Gem Abs 2 dieses Paragraphen richten sich der Inhalt und der Umfang der Vertretungsbefugnis nach den Bestimmungen der Vollmacht; hierüber auftauchende Zweifel sind nach den Vorschriften des bürgerlichen Rechts zu beurteilen.
Im Beschwerdefall haben die Bf betreffend das mit Ansuchen vom 20. Jänner 2003 beim Magistrat der Landeshauptstadt Klagenfurt eingeleitete Baubewilligungsverfahren dem Architekten DI K (schriftlich) Vollmacht erteilt. Inhalt und Umfang der Vertretungsbefugnis sind in dieser Vollmacht eindeutig umschrieben. Diese Vollmacht wurde von den Bf bis zu ihrer Eingabe vom 20. August 2007 nicht widerrufen.
Eine allgemeine Vertretungsmacht schließt im Allgemeinen, dh wenn nicht ein Empfang von Schriftstücken ausgeschlossen ist, die Zustellbevollmächtigung ein.

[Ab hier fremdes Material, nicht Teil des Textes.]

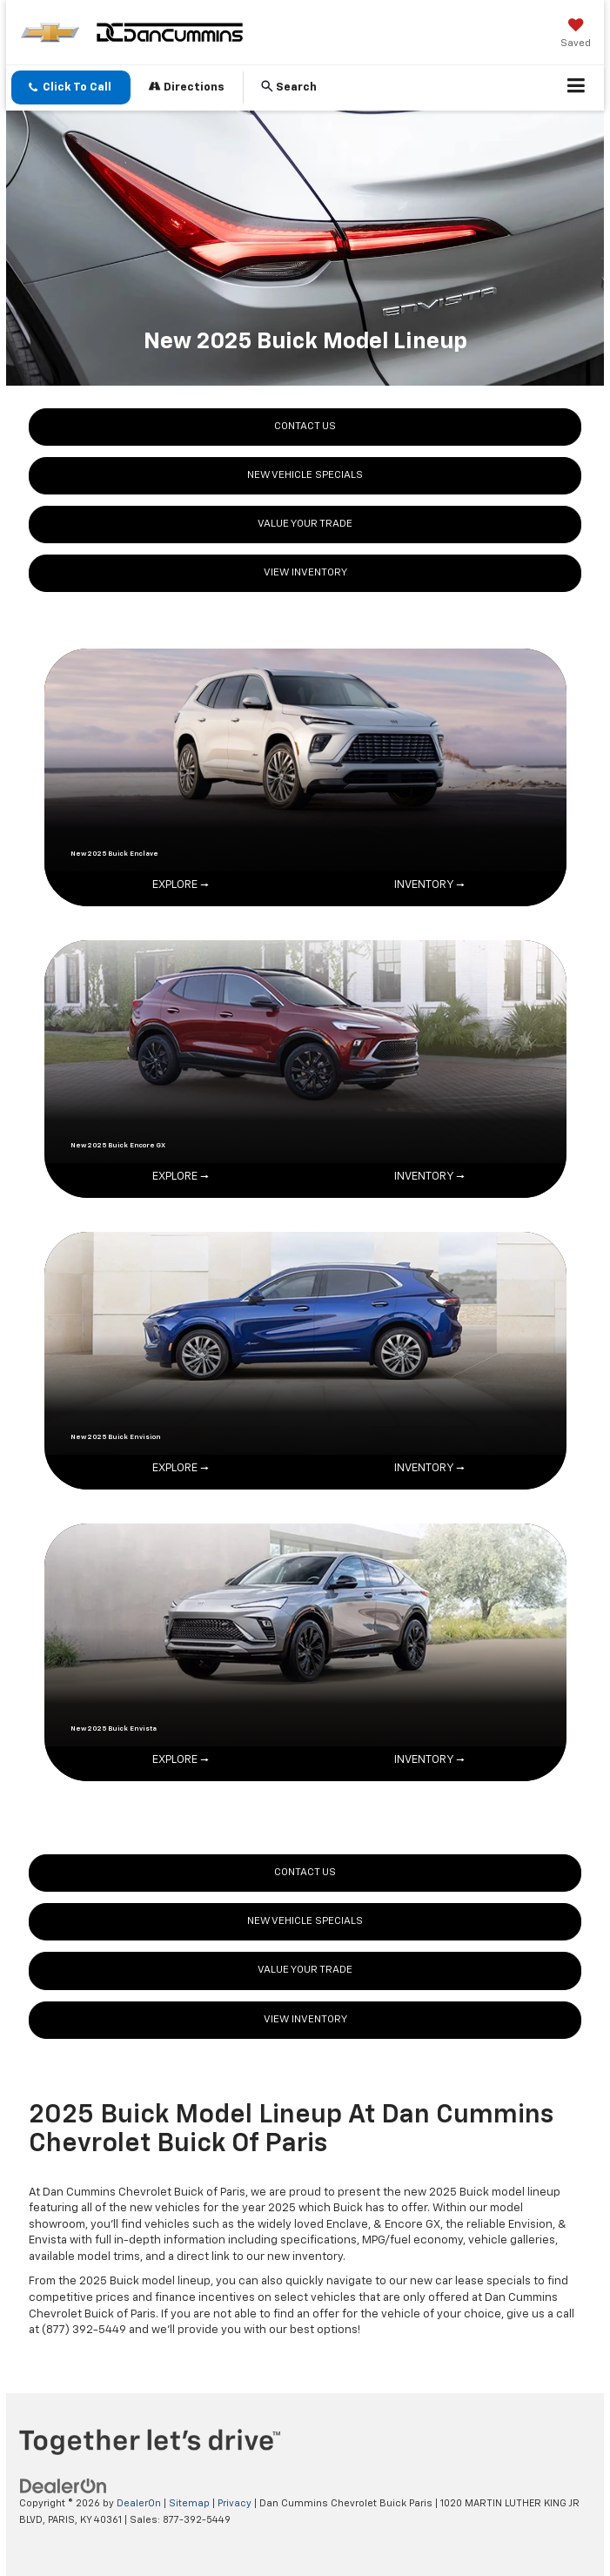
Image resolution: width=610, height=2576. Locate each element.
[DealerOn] (63, 2486)
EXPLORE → (180, 885)
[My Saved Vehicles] (575, 34)
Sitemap (189, 2503)
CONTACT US (305, 426)
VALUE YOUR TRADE (305, 524)
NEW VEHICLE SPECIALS (305, 475)
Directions (187, 86)
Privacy (234, 2503)
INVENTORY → (429, 885)
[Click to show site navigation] (576, 88)
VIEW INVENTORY (305, 573)
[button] (71, 87)
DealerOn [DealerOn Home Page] (139, 2503)
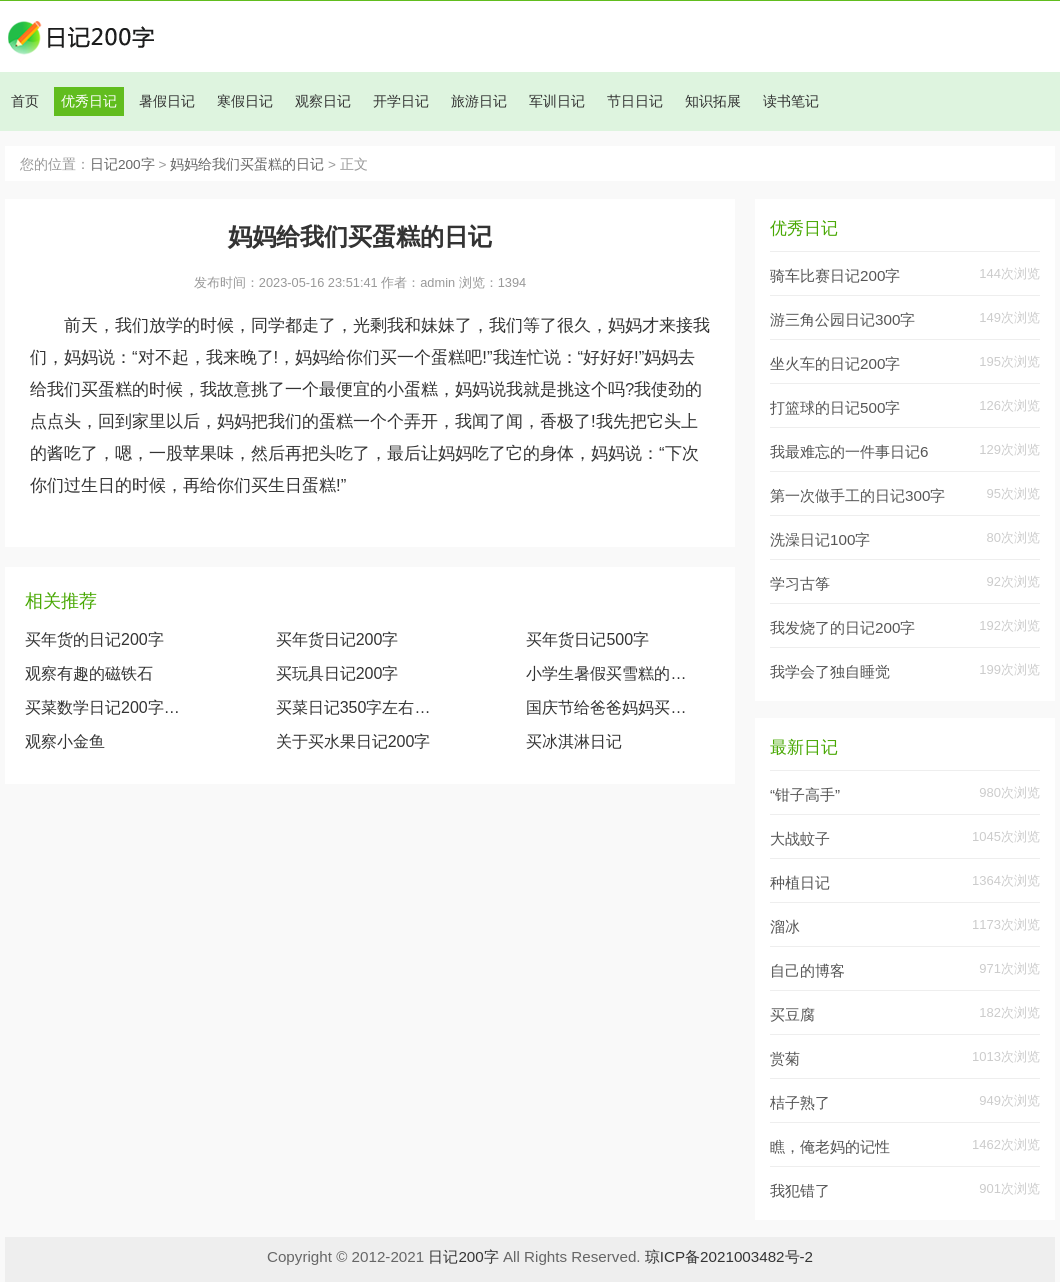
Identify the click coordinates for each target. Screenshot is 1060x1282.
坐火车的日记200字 (835, 363)
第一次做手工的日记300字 (857, 495)
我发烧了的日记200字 (842, 627)
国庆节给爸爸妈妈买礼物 (610, 707)
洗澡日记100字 (820, 539)
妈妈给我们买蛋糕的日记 (247, 164)
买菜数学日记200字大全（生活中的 (109, 707)
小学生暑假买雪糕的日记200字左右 (610, 673)
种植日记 (800, 882)
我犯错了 (800, 1190)
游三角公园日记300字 (842, 319)
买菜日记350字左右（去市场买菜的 (360, 707)
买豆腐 (792, 1014)
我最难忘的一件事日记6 (849, 451)
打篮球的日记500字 (835, 407)
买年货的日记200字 (94, 639)
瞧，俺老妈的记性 (830, 1146)
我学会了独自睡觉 (830, 671)
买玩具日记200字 (337, 673)
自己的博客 (807, 970)
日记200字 (122, 164)
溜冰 (785, 926)
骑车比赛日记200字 (835, 275)
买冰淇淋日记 (574, 741)
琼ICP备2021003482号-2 (729, 1256)
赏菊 (785, 1058)
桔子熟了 (800, 1102)
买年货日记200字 (337, 639)
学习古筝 (800, 583)
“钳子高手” (805, 794)
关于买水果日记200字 (353, 741)
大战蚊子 (800, 838)
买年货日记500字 (587, 639)
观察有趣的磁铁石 (89, 673)
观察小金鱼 (65, 741)
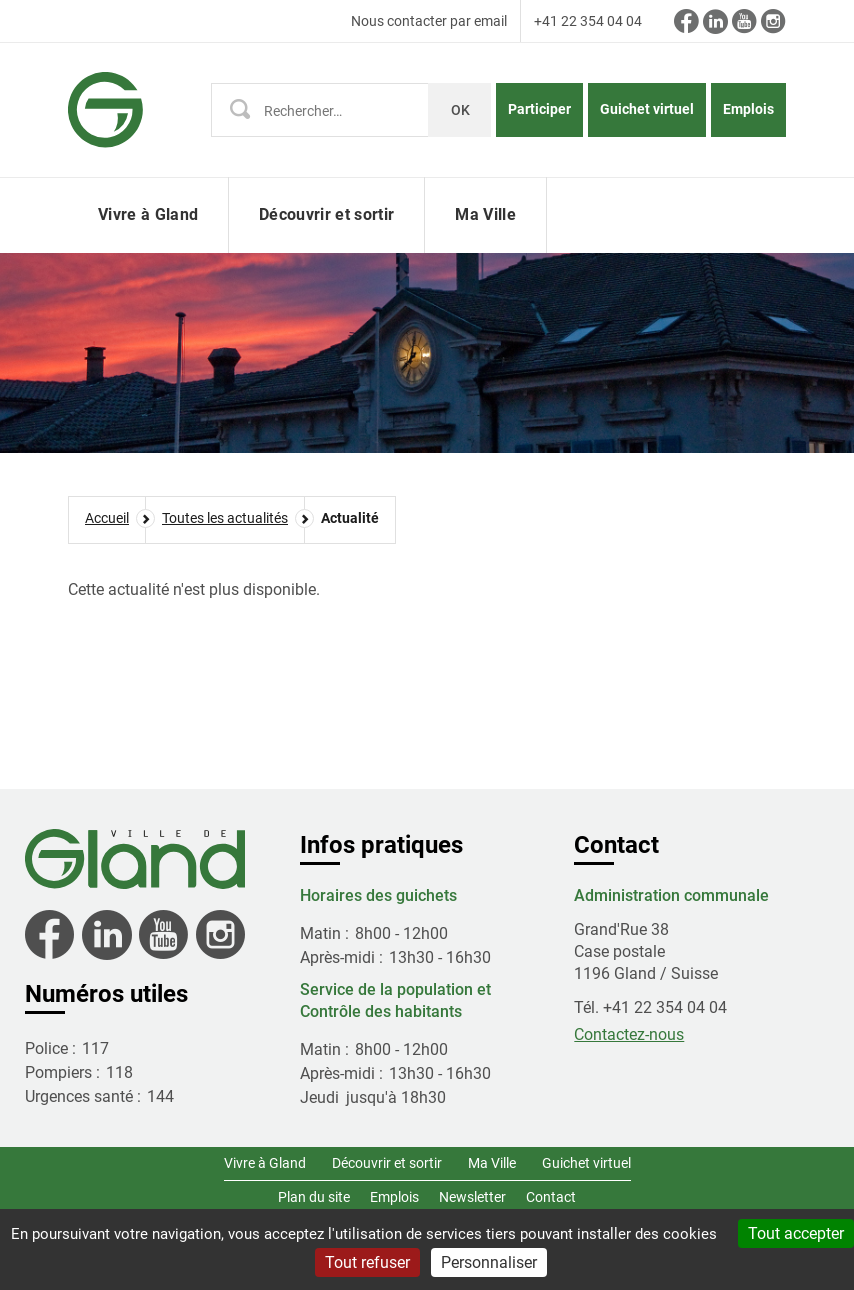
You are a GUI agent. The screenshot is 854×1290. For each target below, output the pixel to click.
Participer (539, 109)
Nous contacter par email (429, 21)
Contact (551, 1197)
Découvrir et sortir (387, 1163)
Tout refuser (367, 1262)
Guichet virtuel (647, 109)
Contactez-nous (629, 1034)
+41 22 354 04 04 (588, 21)
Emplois (748, 109)
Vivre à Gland (265, 1163)
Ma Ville (492, 1163)
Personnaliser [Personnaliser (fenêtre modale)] (489, 1262)
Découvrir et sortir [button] (326, 214)
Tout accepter (796, 1233)
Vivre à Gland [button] (148, 214)
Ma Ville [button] (485, 214)
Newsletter (472, 1197)
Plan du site (314, 1197)
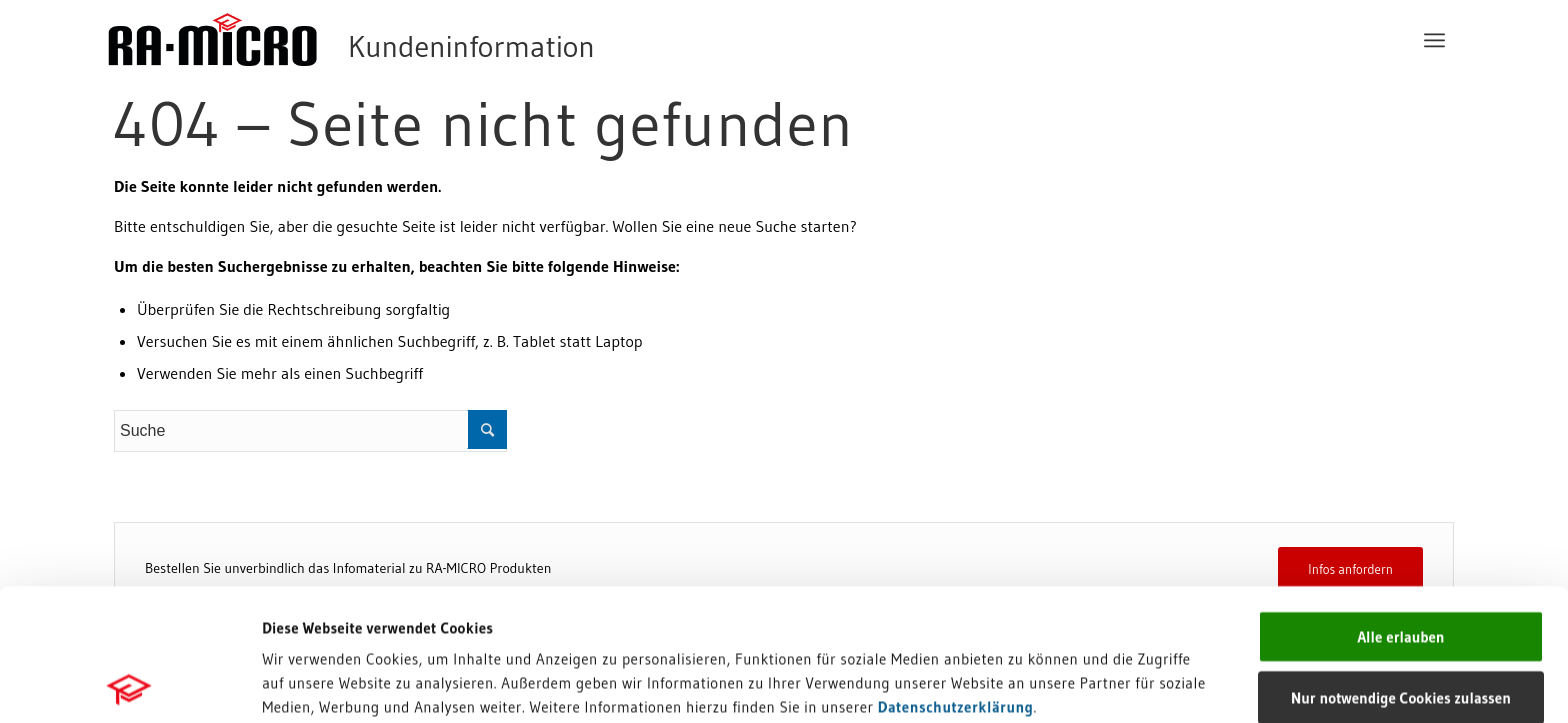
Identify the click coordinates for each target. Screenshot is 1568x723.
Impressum (300, 598)
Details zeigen (1032, 683)
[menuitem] (1434, 40)
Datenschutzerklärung (956, 574)
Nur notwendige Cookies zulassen (1401, 565)
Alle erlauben (1400, 504)
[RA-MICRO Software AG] (433, 40)
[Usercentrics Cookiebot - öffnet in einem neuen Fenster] (129, 684)
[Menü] (1434, 40)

Die belangte Behörde ging daher zutreffend davon aus, dass die an den Architekten DI K im September 2002 von den Bf erteilte Vollmacht eine Zustellbevollmächtigung mitumfasst. Wie sich aus § 9 Abs 4 zweiter Satz ZustellG ergibt, ist ungeachtet der Bestellung mehrerer Vertreter die Zustellung nur an einen von ihnen erforderlich, wobei es keinen Unterschied macht, ob einer der Vertreter eine zur berufsmäßigen Parteienvertretung befugte Person ist und ein anderer eine sonstige eigenberechtigte natürliche oder juristische Person oder eine Personengesellschaft des Handelsrechtes oder eingetragene Erwerbsgesellschaft. Insbesondere besteht keine Rangordnung dahingehend, dass die Vertretung durch einen Rechtsanwalt andere Vertretungen ausschließt oder dass bei Vertretung durch einen Rechtsanwalt jedenfalls (auch) diesem zuzustellen ist. Diesbezüglich wird in § 10 Abs 1 AVG zwischen den Vertretern nicht unterschieden.